The finish line of a marathon is already a powerful and emotional experience. For the average person, training for a 26.2 mile race involves a lot of hard work and sacrifice. Getting up at 4:30 a.m. on a Saturday morning to get that 20 mile run in on already tired legs before it gets too hot or getting up at 4:00 a.m. on a Wednesday to get in that 12 mile run before work. Then having to go to work or mow the lawn or deal with your crazy dogs who now need their exercise and meet all of life's other demands and you're tired. So tired, all the time. You end up cutting out a lot of other activities because over time the training wears you down. You become obsessed with your nutrition and your gear and the weather. But you've set your goal and you know that after all your hard work that finish line and amazing sense of accomplishment are waiting for you.

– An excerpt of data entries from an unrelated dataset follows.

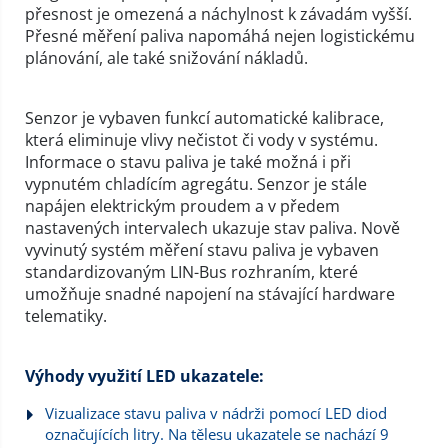
přesnost je omezená a náchylnost k závadám vyšší.
Přesné měření paliva napomáhá nejen logistickému
plánování, ale také snižování nákladů.
Senzor je vybaven funkcí automatické kalibrace,
která eliminuje vlivy nečistot či vody v systému.
Informace o stavu paliva je také možná i při
vypnutém chladícím agregátu. Senzor je stále
napájen elektrickým proudem a v předem
nastavených intervalech ukazuje stav paliva. Nově
vyvinutý systém měření stavu paliva je vybaven
standardizovaným LIN-Bus rozhraním, které
umožňuje snadné napojení na stávající hardware
telematiky.
Výhody využití LED ukazatele:
Vizualizace stavu paliva v nádrži pomocí LED diod
označujících litry. Na tělesu ukazatele se nachází 9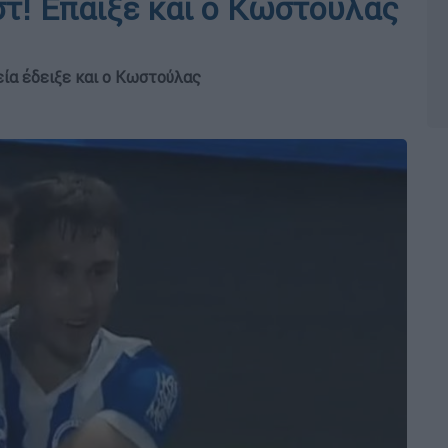
ίστ! Έπαιξε και ο Κωστούλας
εία έδειξε και ο Κωστούλας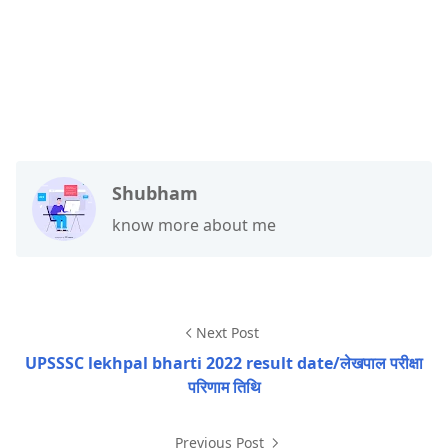
Shubham
know more about me
Next Post
UPSSSC lekhpal bharti 2022 result date/लेखपाल परीक्षा
परिणाम तिथि
Previous Post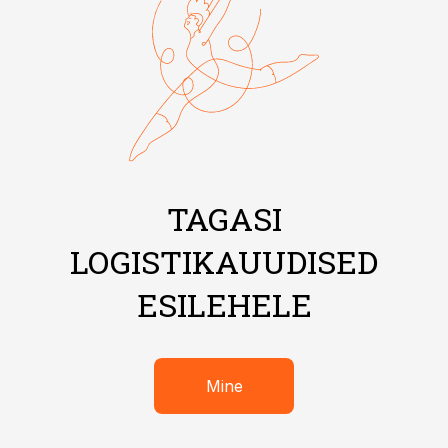
TAGASI
LOGISTIKAUUDISED
ESILEHELE
Mine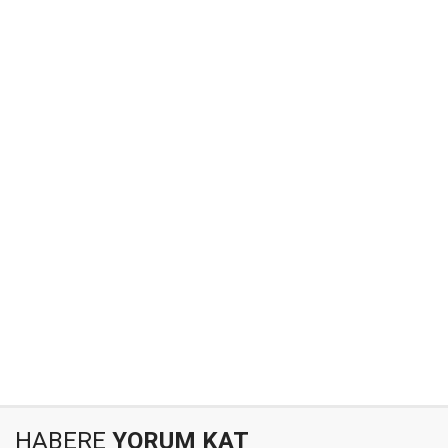
HABERE
YORUM KAT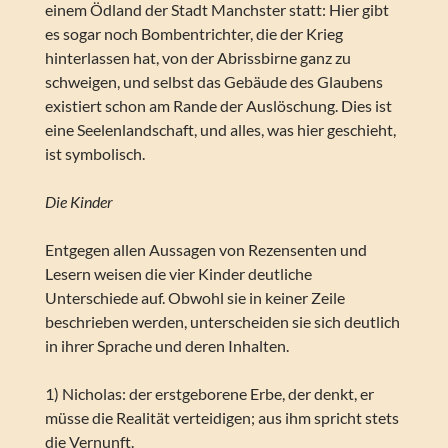
einem Ödland der Stadt Manchster statt: Hier gibt
es sogar noch Bombentrichter, die der Krieg
hinterlassen hat, von der Abrissbirne ganz zu
schweigen, und selbst das Gebäude des Glaubens
existiert schon am Rande der Auslöschung. Dies ist
eine Seelenlandschaft, und alles, was hier geschieht,
ist symbolisch.
Die Kinder
Entgegen allen Aussagen von Rezensenten und
Lesern weisen die vier Kinder deutliche
Unterschiede auf. Obwohl sie in keiner Zeile
beschrieben werden, unterscheiden sie sich deutlich
in ihrer Sprache und deren Inhalten.
1) Nicholas: der erstgeborene Erbe, der denkt, er
müsse die Realität verteidigen; aus ihm spricht stets
die Vernunft.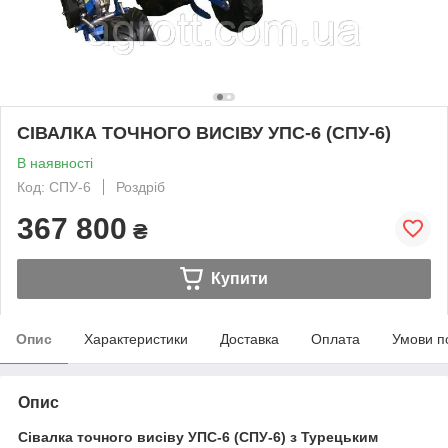
СІВАЛКА ТОЧНОГО ВИСІВУ УПС-6 (СПУ-6)
В наявності
Код: СПУ-6
Роздріб
367 800
₴
Купити
Опис
Характеристики
Доставка
Оплата
Умови п
Опис
Сівалка точного висіву УПС-6 (СПУ-6) з Турецьким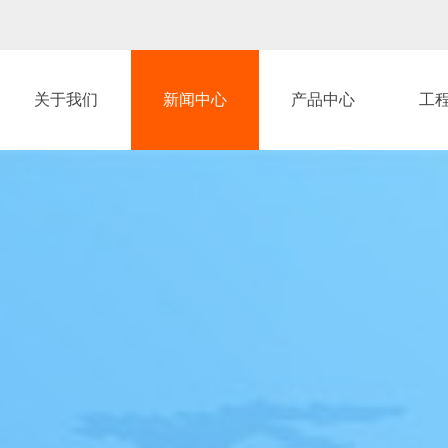
关于我们
新闻中心
产品中心
工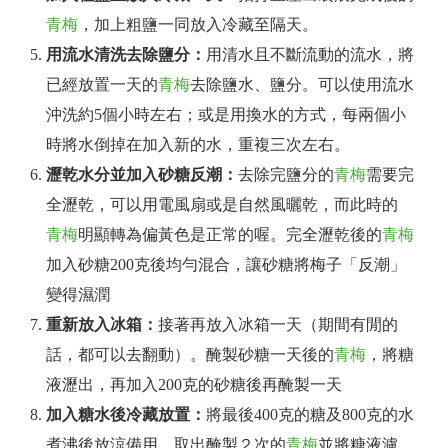
青梅
，加上粗鹽一同放入冷藏至隔天。
用流水清洗去除鹽分：
用清水且不斷流動的流水，將
已經放置一天的
青梅
去除鹽水、鹽分。可以使用流水
沖洗約5個小時左右；或是用換水的方式，每兩個小
時將水倒掉在加入新的水，重複三次左右。
瀝乾水分並加入砂糖反潮：
去除完鹽分的
青梅
需要完
全瀝乾，可以用電風扇或是自然風曬乾，而此時的
青梅
明顯轉為偏黃色是正常的喔。完全瀝乾後的
青梅
加入砂糖200克後均勻混合，讓砂糖將梅子「反潮」
變得濕潤
重新放入冰箱：
接著再放入冰箱一天（期間有閒的
話，都可以去翻動）。醃製砂糖一天後的
青梅
，將糖
液瀝出，再加入200克的砂糖後再醃製一天
加入糖水後冷藏放置：
將最後400克的糖及800克的水
煮沸後放涼備用，取出醃製２次的
青梅
並將糖液濾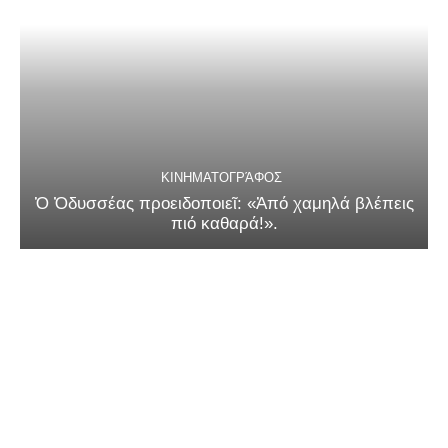
ΚΙΝΗΜΑΤΟΓΡΆΦΟΣ
Ὁ Ὀδυσσέας προειδοποιεῖ: «Ἀπό χαμηλά βλέπεις
πιό καθαρά!».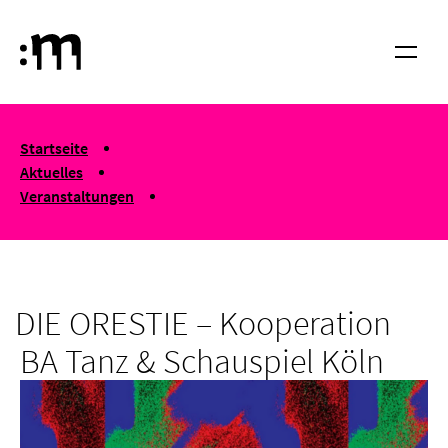
Springe zum Haupt-Inhalt
Hochschule für Musik und Tanz Köln
Menü
You are here:
Startseite
Aktuelles
Veranstaltungen
DIE ORESTIE – Kooperation BA Tanz & Schauspiel Köln
DIE ORESTIE – Kooperation
BA Tanz & Schauspiel Köln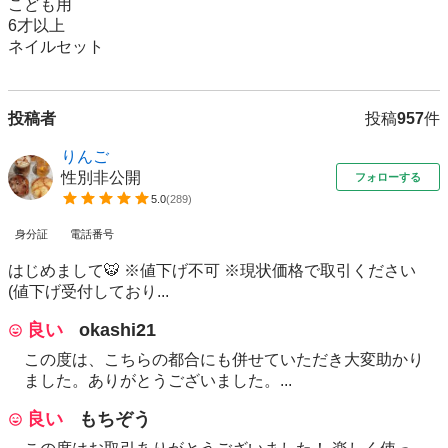
こども用

6才以上

ネイルセット
投稿者
投稿
957
件
りんご
性別非公開
フォローする
5.0
(
289
)
身分証
電話番号
はじめまして🐯 ※値下げ不可 ※現状価格で取引ください
(値下げ受付しており...
良い
okashi21
この度は、こちらの都合にも併せていただき大変助かり
ました。ありがとうございました。...
良い
もちぞう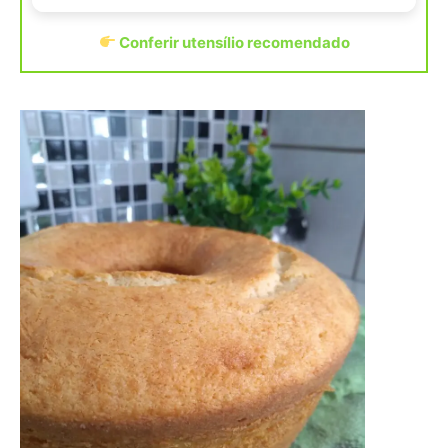
Conferir utensílio recomendado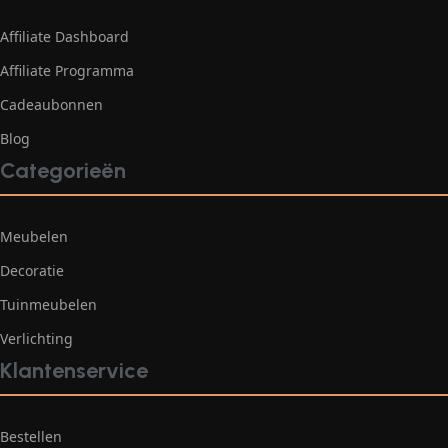
Affiliate Dashboard
Affiliate Programma
Cadeaubonnen
Blog
Categorieën
Meubelen
Decoratie
Tuinmeubelen
Verlichting
Klantenservice
Bestellen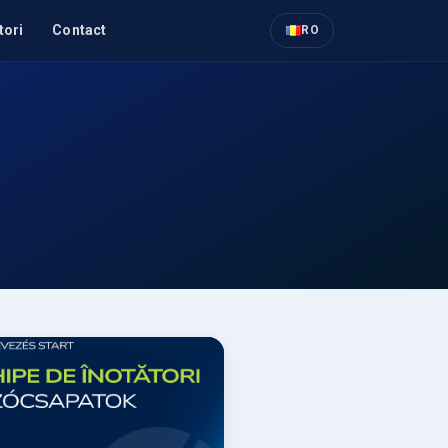
tori
Contact
RO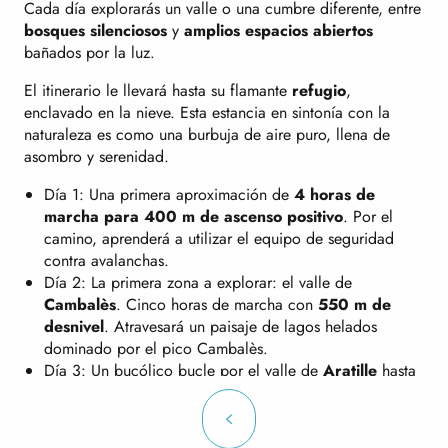
Cada día explorarás un valle o una cumbre diferente, entre
bosques silenciosos
y
amplios espacios abiertos
bañados por la luz.
El itinerario le llevará hasta su flamante
refugio
,
enclavado en la nieve. Esta estancia en sintonía con la
naturaleza es como una burbuja de aire puro, llena de
asombro y serenidad.
Día 1: Una primera aproximación de
4 horas de
marcha para 400 m de ascenso positivo
. Por el
camino, aprenderá a utilizar el equipo de seguridad
contra avalanchas.
Día 2: La primera zona a explorar: el valle de
Cambalès
. Cinco horas de marcha con
550 m de
desnivel
. Atravesará un paisaje de lagos helados
dominado por el pico Cambalès.
Día 3: Un bucólico bucle por el valle de
Aratille
hasta
su lago, salpicado por el goteo del Gave a la subida y
algunos descensos en tobogán a la vuelta. Tiempo de
marcha similar al del día anterior, con
100 m de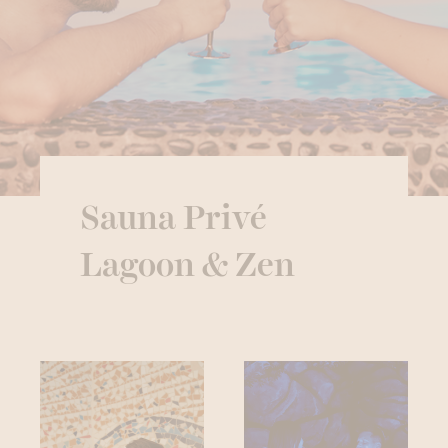
Sauna Privé
Lagoon & Zen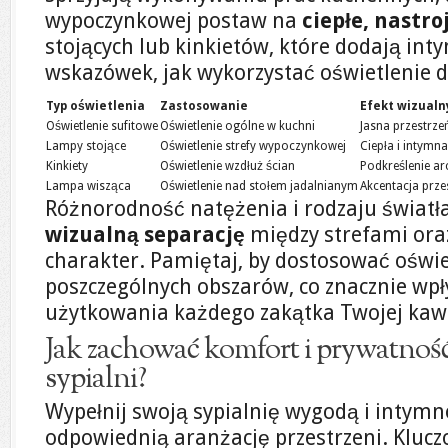
wypoczynkowej postaw na
ciepłe, nastro
stojących lub kinkietów, które dodają inty
wskazówek, jak wykorzystać oświetlenie d
Typ oświetlenia
Zastosowanie
Efekt wizualn
Oświetlenie sufitowe
Oświetlenie ogólne w kuchni
Jasna przestrze
Lampy stojące
Oświetlenie strefy wypoczynkowej
Ciepła i intymn
Kinkiety
Oświetlenie wzdłuż ścian
Podkreślenie ar
Lampa wisząca
Oświetlenie nad stołem jadalnianym
Akcentacja przes
Różnorodność natężenia i rodzaju świat
wizualną separację
między strefami oraz
charakter. Pamiętaj, by dostosować oświe
poszczególnych obszarów, co znacznie wp
użytkowania każdego zakątka Twojej kawa
Jak zachować komfort i prywatnoś
sypialni?
Wypełnij swoją sypialnię wygodą i intymn
odpowiednią aranżację przestrzeni. Kluc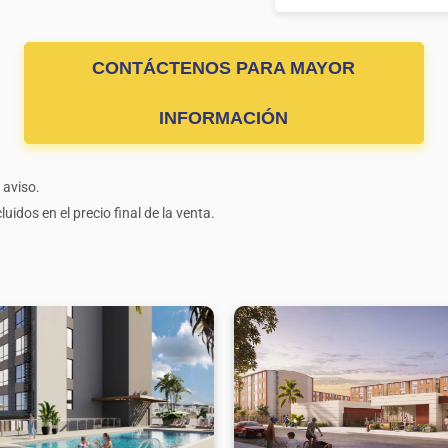
CONTÁCTENOS PARA MAYOR
INFORMACIÓN
 aviso.
uidos en el precio final de la venta.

This is me and my friend on April 24, 1983 finishing our first marathon, the now defunct Lake County Heart Marathon that went from Zion to Highland Park/Ravinia in the the northern suburbs of Chicago. I was 18 years old and running a marathon was not so common as it is now. I felt like if I could do this, I could do anything.
30 years later I can still feel the mix of physical and mental fatigue and joy and anticipation as I approached the finish line of my first marathon. I even remember encouraging another runner on just a mile or two from the finish as she made noises about giving up. And then the incredible feeling of accomplishment and exhaustion and relief and happiness when I crossed that finish line. The emotions you feel at the sight of the finish line of a marathon are something you have to experience first hand to understand completely.
And for many, the Boston Marathon is even more of an emotional event. It's not easy to qualify for Boston. It can take many years of hard training to qualify and some never do despite the hard work. Boston was never one of my goals but for many people I know it's a powerful, intense, life changing event. The finish line there is particularly notorious for its incredible celebratory atmosphere. I find the idea of being greeted by a bomb at the finish line of this or any marathon incomprehensible. How those runners at the finish line of Boston found room for the emotions of a bomb going off and the horrible aftermath in addition to all the other emotions and exhaustion they were already feeling is even more incomprehensible.
Marathon running has grown in popularity over the years but it's still a fringe sport. Most people don't even know Boston is being run until they see it on the evening news. Heck, I didn't even realize it was going on until the NPR program I was listening to was interrupted by news of the bombing. In hindsight I can see how it's a perfect target in so many ways but before yesterday I never in a million years would have expected a marathon to be a terrorism target. How dare the real world intrude on our little community. And perhaps even worse, on the supporters of our little community because the spectators bore the brunt of the blasts and suffered the worst of the injuries. I can't fathom how it must feel as a runner to have such a hard earned accomplishment paired with the death or severe injury of a loved one who had selflessly come to support me.
Finish lines should be about joy and accomplishment and the wonderful feeling of exhaustion from a goal well met. Don't let the terrorists take away your finish line.